PSEG Long Island has submitted a new plan for rolling out smart meters and other system modernization moves, trimming costs aimed at saving the utility $593 million over 20 years.

The updated plan, part of the company’s so-called Utility 2.0 filing Friday to the state Department of Public Service, seeks to use green-energy and cutting-edge tools to reduce the need for costly traditional electric grid upgrades. In one case, PSEG proposes installing a 2.5-megawatt storage battery in Miller Place.

Already, PSEG said, around 90,000 customers have smart meters, and about 40 percent of Long Island’s energy moves through the devices, which send usage information wirelessly between customers and the utility.

Beginning in January, and pending LIPA approval, 21,000 new smart meters will be installed each month (250,000 a year), with all 1.1 million customers expected to have them by the end of 2022. The meters eliminate the need for meter reading and estimated bills, and allow customers to monitor and manage their use in real time.

PSEG’s new plan for smart meters reduces the overall cost to LIPA to about $250 million from a previous $275 million, said Rick Walden, vice president of customer services. The plan also envisions a series of new time-of-use rates, which allow customers to cut costs by shifting their usage to discounted off-peak periods each day, to be widely rolled out next year and in 2020. Smart meters alone, which cost about $204 per home to buy and install, will save the utility around $498 million over 20 years.

PSEG’s plan also would give customers with battery storage units up to hundreds of dollars a year for taking power from the units during certain high-peak summer demand times.

The filing also includes a proposal to offer $500 for home customers who install electric-car chargers. They would be eligible for a special rate for charging their vehicle at certain nighttime hours, said Mike Voltz, director of energy efficiency and renewable programs for PSEG.

PSEG’s plan also calls for expanding an energy-reduction program called Super Savers to a second geographic region: Patchogue. It’s already being rolled out to about 10,500 customers in North Bellmore. If approved, about 4,500 Patchogue customers would have smart meters, regular energy-use reports and energy-saving tools, discounts of up to $175 for smart thermostats, and special time-of use rates. The program would roll out in early 2019.

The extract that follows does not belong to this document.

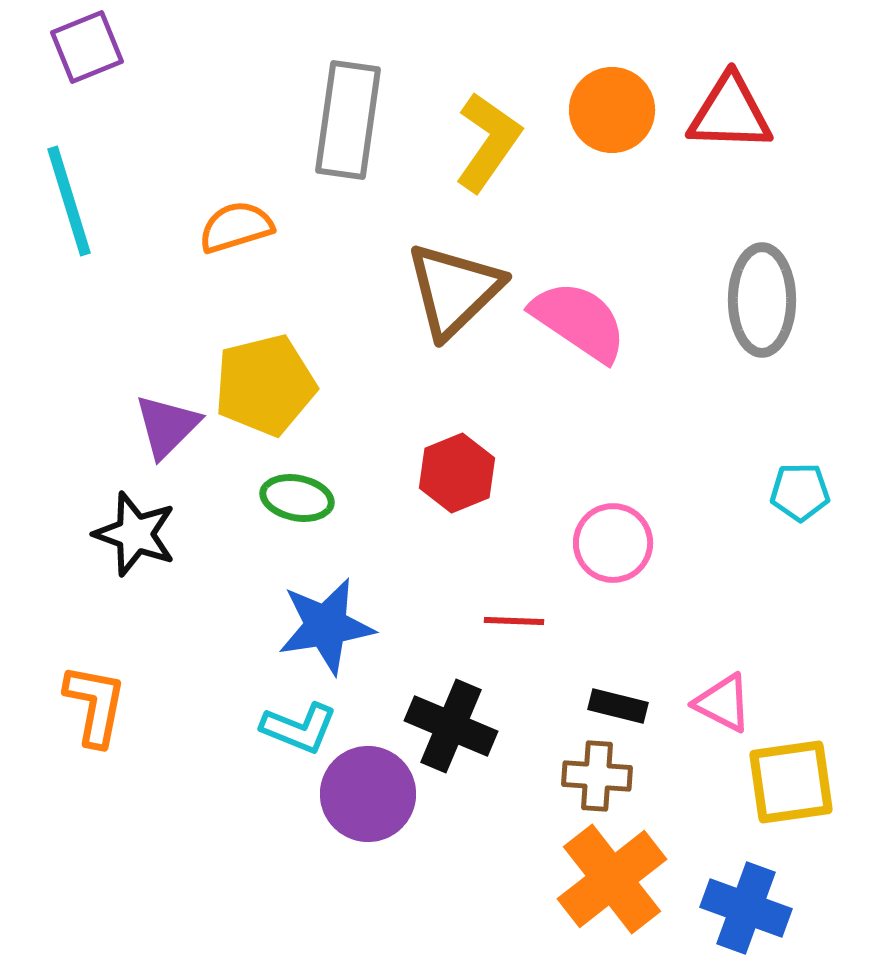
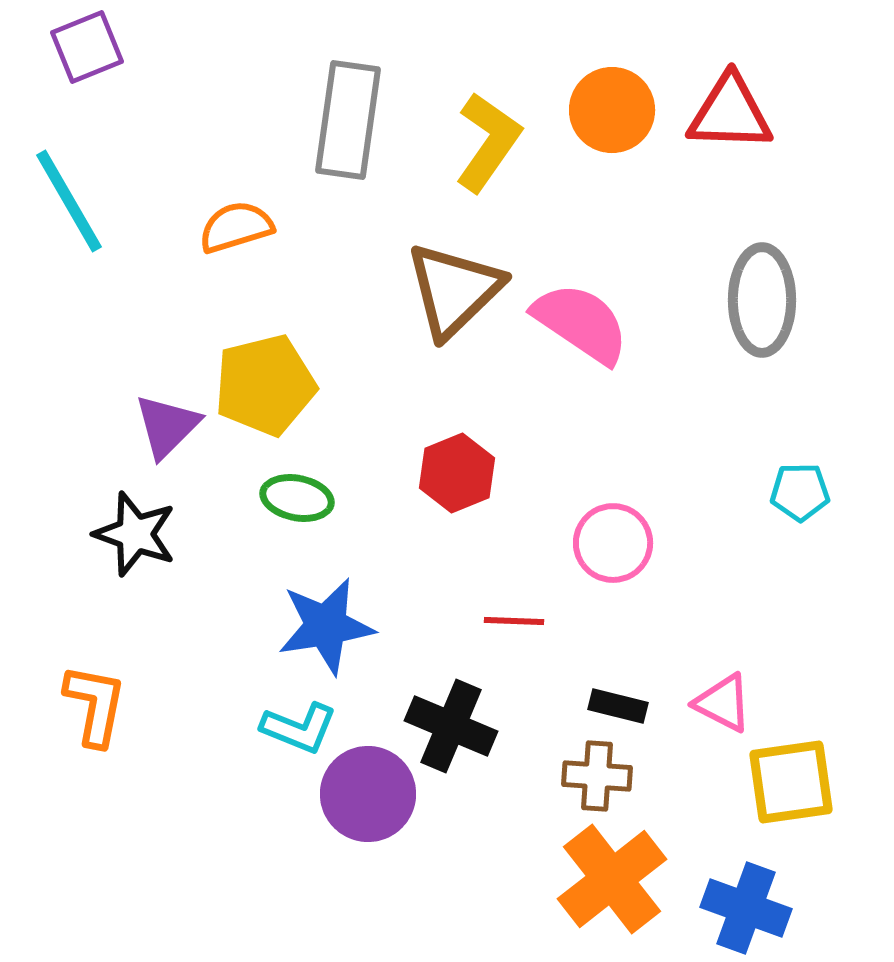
cyan line: rotated 13 degrees counterclockwise
pink semicircle: moved 2 px right, 2 px down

Walden said the plan is expected to raise customer rates about 63 cents a month next year, to raise around $320 million to cover costs of all the programs. Over 20 years, PSEG expects the plan to save customers close to $593 million, and actually begin to reduce rates starting in 2021. By 2038, PSEG predicted, the average customer bill will be reduced by around $2.11 a month, Walden said.

Most of the cost savings from the plan comes from a reduction in the number of meter readers on PSEG’s workforce. There are currently around 142 meter readers and seven managers in the division. None is being laid off, Walden said. Rather, PSEG is offering them higher-skilled jobs at the company, and overall workforce reductions are coming from attrition.

Customers scheduled to receive smart meters will get letters two months before they are installed. Educational vans will set up and roam neighborhoods to educate customers on the benefits, which will include internet portals showing customers how they can save money by monitoring usage and switching rate plans.

Planned time-of-use rates would lengthen from an existing rate the number of hours in the day when customers would be eligible for discounts by shifting their energy use to off-peak times. At present, there is a 12-hour window when the higher-cost peak rate applies. Under the new plan, on-peak pricing would be in place for shorter windows, say only from 2 to 7 p.m., Voltz said.